» Task to complete: Would you transcribe exactly the lines below, starting at the one that contains "opslagloods op" and ending with the last line, both included? Leave out all other lines.

---------- Data records ----------

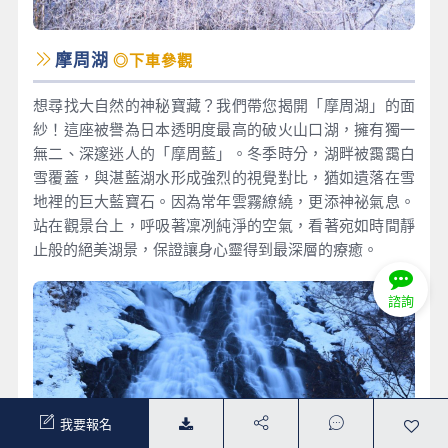
摩周湖
◎下車參觀
想尋找大自然的神秘寶藏？我們帶您揭開「摩周湖」的面
紗！這座被譽為日本透明度最高的破火山口湖，擁有獨一
無二、深邃迷人的「摩周藍」。冬季時分，湖畔被靄靄白
雪覆蓋，與湛藍湖水形成強烈的視覺對比，猶如遺落在雪
地裡的巨大藍寶石。因為常年雲霧繚繞，更添神祕氣息。
站在觀景台上，呼吸著凜冽純淨的空氣，看著宛如時間靜
止般的絕美湖景，保證讓身心靈得到最深層的療癒。
諮詢
我要報名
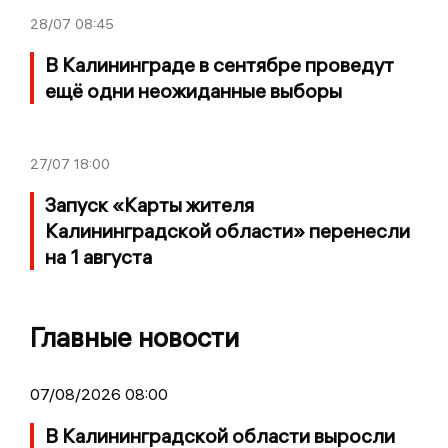
28/07
08:45
В Калининграде в сентябре проведут
ещё одни неожиданные выборы
27/07
18:00
Запуск «Карты жителя
Калининградской области» перенесли
на 1 августа
Главные новости
07/08/2026 08:00
В Калининградской области выросли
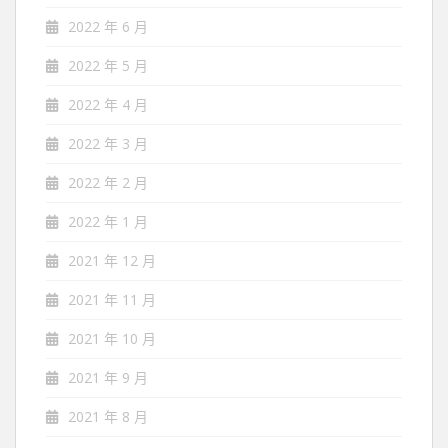
2022 年 6 月
2022 年 5 月
2022 年 4 月
2022 年 3 月
2022 年 2 月
2022 年 1 月
2021 年 12 月
2021 年 11 月
2021 年 10 月
2021 年 9 月
2021 年 8 月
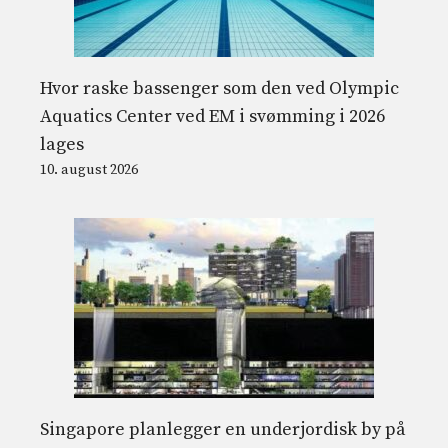
Hvor raske bassenger som den ved Olympic
Aquatics Center ved EM i svømming i 2026
lages
10. august 2026
Singapore planlegger en underjordisk by på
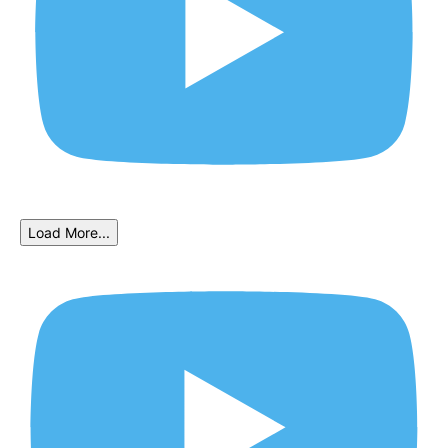
Load More...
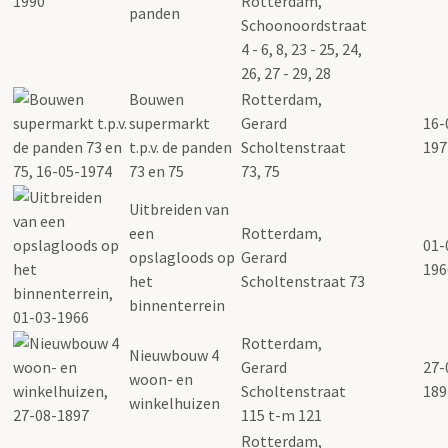
Rotterdam,
panden
Schoonoordstraat
4 - 6, 8, 23 - 25, 24,
26, 27 - 29, 28
Bouwen
Rotterdam,
supermarkt
Gerard
16-
t.p.v. de panden
Scholtenstraat
197
73 en 75
73, 75
Uitbreiden van
een
Rotterdam,
01-
opslagloods op
Gerard
196
het
Scholtenstraat 73
binnenterrein
Rotterdam,
Nieuwbouw 4
Gerard
27-
woon- en
Scholtenstraat
189
winkelhuizen
115 t-m 121
Rotterdam,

----------

» Task response:
opslagloods op
Gerard
196
het
Scholtenstraat 73
binnenterrein
Rotterdam,
Nieuwbouw 4
Gerard
27-
woon- en
Scholtenstraat
189
winkelhuizen
115 t-m 121
Rotterdam,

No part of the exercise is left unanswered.